A 2012 study found that tai chi is one of the best options for older people as it provides the benefits of strength training without drawbacks for the heart and arteries. Research has also shown that tai chi helps general wellbeing, ranging from pain relief to lowered blood pressure, and is particularly good for people with arthritis and Parkinson’s disease.
Walking
The simple act of walking provides a myriad of health benefits for older people including increasing strength, agility and mobility. It is simple, free, low-impact, and almost anybody can do it! Walking doesn’t have to be a solo activity, there are plenty of local groups that can make walking social, enjoyable and part of your lifestyle.

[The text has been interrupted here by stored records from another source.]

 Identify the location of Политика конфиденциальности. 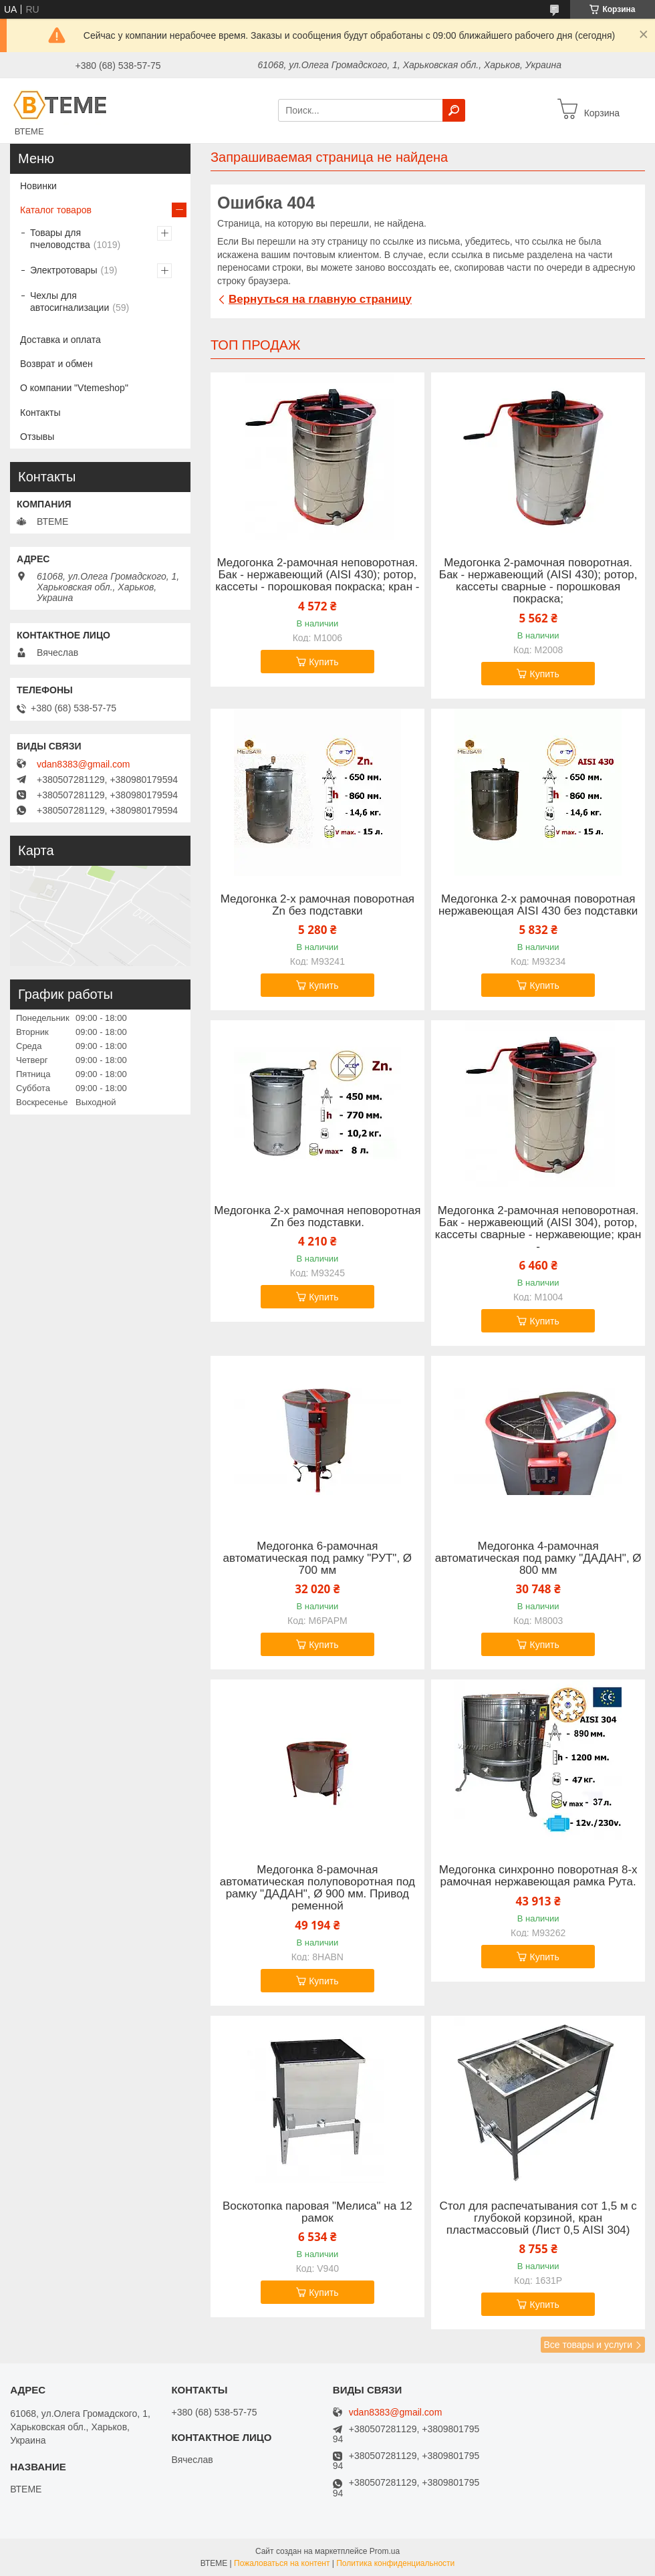
(395, 2563).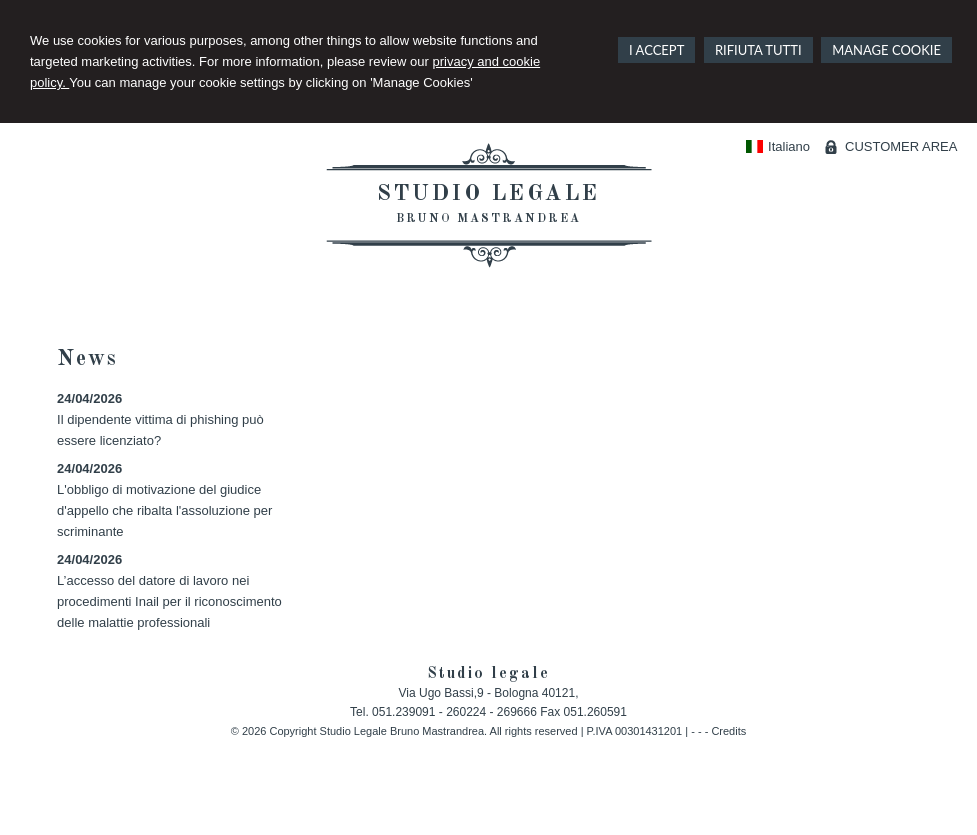  What do you see at coordinates (164, 510) in the screenshot?
I see `L'obbligo di motivazione del giudice d'appello che ribalta l'assoluzione per scriminante` at bounding box center [164, 510].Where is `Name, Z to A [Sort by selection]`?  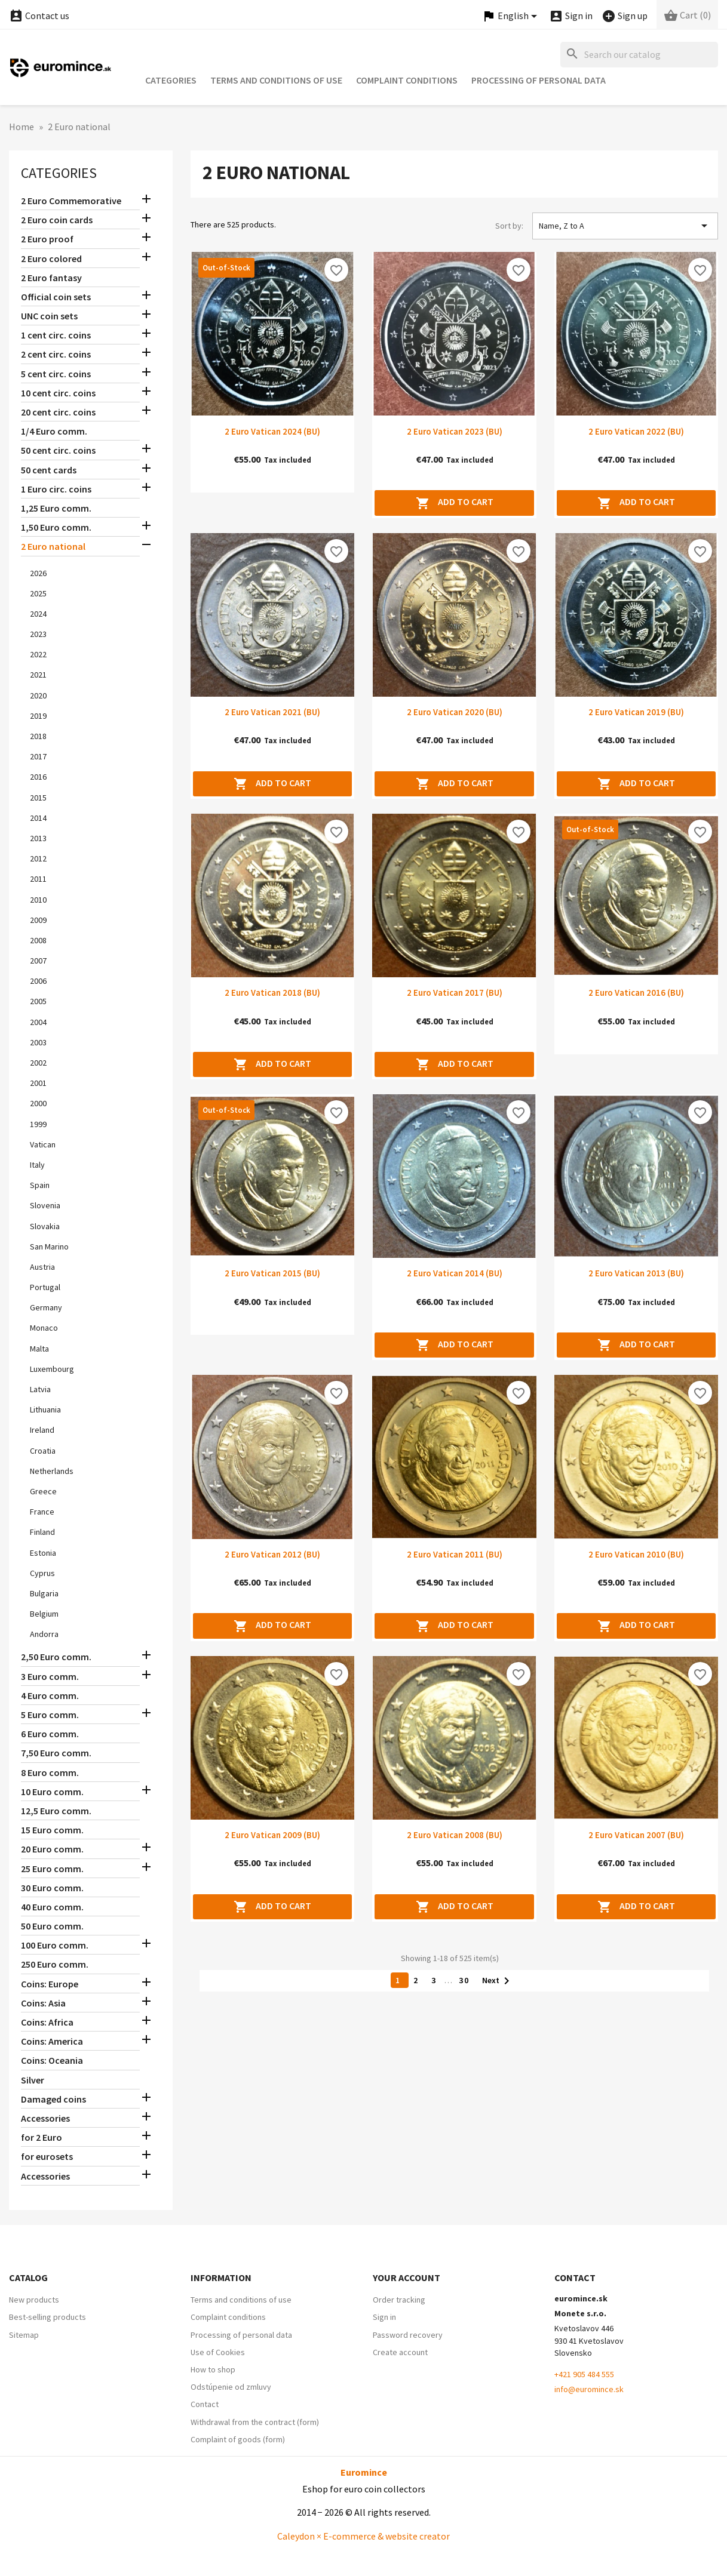 Name, Z to A [Sort by selection] is located at coordinates (625, 225).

Research continuously shows that physical activity doesn’t have to be long and vigorous to improve your health, especially for seniors. A 2014 study of 1,600 people aged between 70 and 89 found that those who participated in a walking program for four months had significantly improved health when compared to those who did not walk. Walking is a particularly good option for people coming back from surgery or injury or those who haven’t exercised in a long time.
Hydrotherapy
Hydrotherapy uses a series of gentle movements in warm water, which facilitates movement and reduces stress on the body. It is an excellent choice for rehabilitation and treatment fitness programs, helping to ease stiff joints, relax muscles, relieve pain and build strength.
This type of exercise is a good option for people with arthritis and joint pains, muscular aches and weaknesses, and neurological conditions. Sessions can be personally tailored, and are often led by highly trained physiotherapists.
Water-fitness activities
Any water-based activity is a great option for seniors with health and medical conditions looking to improve their overall wellbeing.
Aquatic exercises challenge the body, building strength, balance, coordination and cardiovascular health, while the water-induced buoyancy will prevent you from falling and ease strain on problem areas. Unlike land-based activities that can be strenuous on the body, exercising in the water reduces stress on the body and is almost guaranteed to be injury-free!
Aqua aerobics is a popular class to attend, and there are ever-increasing options for water-based programs including water yoga and water pilates.